→ **WHAT THE TASK ASKS**
When a line below contains the string "will", show that line.

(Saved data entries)

##########

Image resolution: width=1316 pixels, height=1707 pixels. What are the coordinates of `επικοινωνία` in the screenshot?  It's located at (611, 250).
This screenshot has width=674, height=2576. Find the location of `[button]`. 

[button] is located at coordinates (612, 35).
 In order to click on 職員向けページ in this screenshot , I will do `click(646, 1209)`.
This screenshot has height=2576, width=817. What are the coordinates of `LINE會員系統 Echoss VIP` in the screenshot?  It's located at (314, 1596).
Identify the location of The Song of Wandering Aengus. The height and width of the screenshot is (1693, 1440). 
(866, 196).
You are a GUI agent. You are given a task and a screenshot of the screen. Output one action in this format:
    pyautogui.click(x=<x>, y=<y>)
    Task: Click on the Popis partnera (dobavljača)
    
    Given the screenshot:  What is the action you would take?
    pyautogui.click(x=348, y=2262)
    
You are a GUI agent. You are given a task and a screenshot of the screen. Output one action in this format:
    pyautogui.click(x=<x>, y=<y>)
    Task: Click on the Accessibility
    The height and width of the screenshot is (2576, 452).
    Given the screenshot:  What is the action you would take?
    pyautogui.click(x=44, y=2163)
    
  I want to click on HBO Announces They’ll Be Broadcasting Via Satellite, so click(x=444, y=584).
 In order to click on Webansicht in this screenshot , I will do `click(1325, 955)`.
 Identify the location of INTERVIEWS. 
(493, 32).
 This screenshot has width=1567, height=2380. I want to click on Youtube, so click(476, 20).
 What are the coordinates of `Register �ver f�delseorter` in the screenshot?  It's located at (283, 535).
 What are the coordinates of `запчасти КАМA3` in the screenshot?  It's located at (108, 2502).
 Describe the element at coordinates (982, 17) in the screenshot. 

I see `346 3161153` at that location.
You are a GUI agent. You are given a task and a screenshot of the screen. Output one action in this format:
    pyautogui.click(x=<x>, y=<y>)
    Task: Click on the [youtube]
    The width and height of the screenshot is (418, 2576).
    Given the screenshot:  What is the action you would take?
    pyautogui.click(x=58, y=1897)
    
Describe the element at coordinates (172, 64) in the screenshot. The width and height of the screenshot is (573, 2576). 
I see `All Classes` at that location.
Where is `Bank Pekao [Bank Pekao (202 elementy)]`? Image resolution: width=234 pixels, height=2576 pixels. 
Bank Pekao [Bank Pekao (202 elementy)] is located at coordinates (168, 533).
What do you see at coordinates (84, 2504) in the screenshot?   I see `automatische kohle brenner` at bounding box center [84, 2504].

##########

→ **ANSWER**
 In order to click on 職員向けページ in this screenshot , I will do `click(646, 1209)`.
 In order to click on Webansicht in this screenshot , I will do `click(1325, 955)`.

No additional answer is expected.